NUMERO : N° 70 – Mars Avril 2017 – Produits Grande Consommation

Vers la reconnaissance officielle de l’agriculture biologique

Cette période pré-électorale nous rappelle celle que les anciens ont vécue il y a une quarantaine d’années. À cette époque, l’agriculture biologique, bien qu’étant de plus en plus présente sur le terrain, n’était pas encore reconnue officiellement : tous ses acteurs étaient donc mobilisés vers cet objectif. Un journaliste Jean Hainaux, spécialiste des questions agricoles nous rapporte ses impressions suite au Congrès organisé par l’Association « Nature et Progrès » à Bordeaux en 1977.

Reprenons ci-après les lignes qu’il a écrites dans «  La Nouvelle République du Centre Ouest » du 13 décembre 1977 : à son  retour de ce congrès qui lui a permis de nombreux contacts et échanges de vues sur l’agriculture biologique et son actualité d’alors.

Vers une reconnaissance officielle de l’agriculture biologique ?

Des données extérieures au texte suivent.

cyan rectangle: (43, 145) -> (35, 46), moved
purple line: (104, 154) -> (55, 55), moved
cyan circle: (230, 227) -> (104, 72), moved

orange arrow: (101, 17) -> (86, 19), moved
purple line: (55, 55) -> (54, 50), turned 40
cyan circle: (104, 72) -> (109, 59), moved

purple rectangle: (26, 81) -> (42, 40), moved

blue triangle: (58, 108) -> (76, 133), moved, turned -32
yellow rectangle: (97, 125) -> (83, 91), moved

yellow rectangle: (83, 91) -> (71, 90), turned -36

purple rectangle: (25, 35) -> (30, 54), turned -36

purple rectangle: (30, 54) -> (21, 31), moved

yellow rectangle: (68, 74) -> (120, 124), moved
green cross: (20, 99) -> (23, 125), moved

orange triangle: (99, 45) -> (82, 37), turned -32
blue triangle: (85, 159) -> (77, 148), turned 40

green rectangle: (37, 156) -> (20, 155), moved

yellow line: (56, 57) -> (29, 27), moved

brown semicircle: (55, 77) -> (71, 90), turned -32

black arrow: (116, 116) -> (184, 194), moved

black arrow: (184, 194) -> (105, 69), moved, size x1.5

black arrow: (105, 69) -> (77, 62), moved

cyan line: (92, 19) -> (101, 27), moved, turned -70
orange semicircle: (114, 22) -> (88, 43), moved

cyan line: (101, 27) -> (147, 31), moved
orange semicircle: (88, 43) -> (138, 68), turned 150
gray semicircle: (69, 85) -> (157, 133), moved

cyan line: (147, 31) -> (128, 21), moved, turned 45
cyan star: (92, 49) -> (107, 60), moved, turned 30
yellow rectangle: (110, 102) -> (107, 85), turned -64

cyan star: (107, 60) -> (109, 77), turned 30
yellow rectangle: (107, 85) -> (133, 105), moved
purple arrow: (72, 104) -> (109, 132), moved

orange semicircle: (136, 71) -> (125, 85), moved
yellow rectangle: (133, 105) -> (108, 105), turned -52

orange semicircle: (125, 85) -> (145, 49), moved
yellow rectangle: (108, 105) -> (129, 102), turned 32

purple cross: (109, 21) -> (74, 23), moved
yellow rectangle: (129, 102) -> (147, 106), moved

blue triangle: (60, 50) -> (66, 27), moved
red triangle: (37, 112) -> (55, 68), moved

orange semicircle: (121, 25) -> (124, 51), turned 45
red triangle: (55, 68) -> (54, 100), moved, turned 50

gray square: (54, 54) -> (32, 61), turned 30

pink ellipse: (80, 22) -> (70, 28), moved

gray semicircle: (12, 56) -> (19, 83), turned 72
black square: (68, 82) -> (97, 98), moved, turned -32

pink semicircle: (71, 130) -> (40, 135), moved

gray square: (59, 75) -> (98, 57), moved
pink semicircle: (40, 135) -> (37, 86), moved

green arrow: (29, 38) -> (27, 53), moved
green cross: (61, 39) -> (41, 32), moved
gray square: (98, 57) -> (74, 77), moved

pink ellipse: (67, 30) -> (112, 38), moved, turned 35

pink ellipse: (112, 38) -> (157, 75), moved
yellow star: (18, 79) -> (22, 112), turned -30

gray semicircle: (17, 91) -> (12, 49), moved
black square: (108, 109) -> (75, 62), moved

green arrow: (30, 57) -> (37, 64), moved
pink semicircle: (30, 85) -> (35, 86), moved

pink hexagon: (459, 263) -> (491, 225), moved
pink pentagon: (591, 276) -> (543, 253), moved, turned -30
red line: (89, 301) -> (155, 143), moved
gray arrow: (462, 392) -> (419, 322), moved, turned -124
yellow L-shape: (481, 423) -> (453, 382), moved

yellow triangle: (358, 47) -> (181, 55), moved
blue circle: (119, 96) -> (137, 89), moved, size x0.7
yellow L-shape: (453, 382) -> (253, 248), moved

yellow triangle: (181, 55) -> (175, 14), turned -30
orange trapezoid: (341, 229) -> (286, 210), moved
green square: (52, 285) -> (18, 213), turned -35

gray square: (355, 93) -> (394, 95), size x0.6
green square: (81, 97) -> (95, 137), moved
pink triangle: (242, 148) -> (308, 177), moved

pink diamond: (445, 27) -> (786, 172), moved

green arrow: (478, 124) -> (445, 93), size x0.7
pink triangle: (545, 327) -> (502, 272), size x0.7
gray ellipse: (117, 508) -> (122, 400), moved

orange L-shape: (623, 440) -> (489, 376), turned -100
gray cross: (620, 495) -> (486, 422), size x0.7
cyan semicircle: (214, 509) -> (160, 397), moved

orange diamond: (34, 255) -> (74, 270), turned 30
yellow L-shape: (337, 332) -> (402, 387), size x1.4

Il a été beaucoup question au congrès de « Nature et Progrès » (l’une des associations les plus importantes d’agriculture biologique), qui s’est tenu à Bordeaux, d’une reconnaissance officielle de l’agriculture biologique.

De quoi s’agit-il ?

C’est le Centre des Démocrates Sociaux (C.D.S.), parti auquel appartient M. Pierre Méhaignerie, ministre de l’Agriculture, qui est à l’origine de l’affaire en déposant un projet de loi visant à cette reconnaissance assortie évidemment de certaines conditions qu’il conviendra d’examiner attentivement avant de dire si l’intérêt de la reconnaissance l’emporte sur les contraintes qu’elle entraîne. D’aucuns remarqueront que nous sommes en période pré-électorale et que chaque parti tente de racoler la clientèle. Pour notre part, cette objection n’a guère d’importance et nous dirons qu’il n’était pas interdit à des partis plus importants que la formation centriste d’y penser plus tôt. Nous aurions accueilli avec autant d’intérêt cette initiative si elle était venue du P.C., du P.S. ou du R.P.R.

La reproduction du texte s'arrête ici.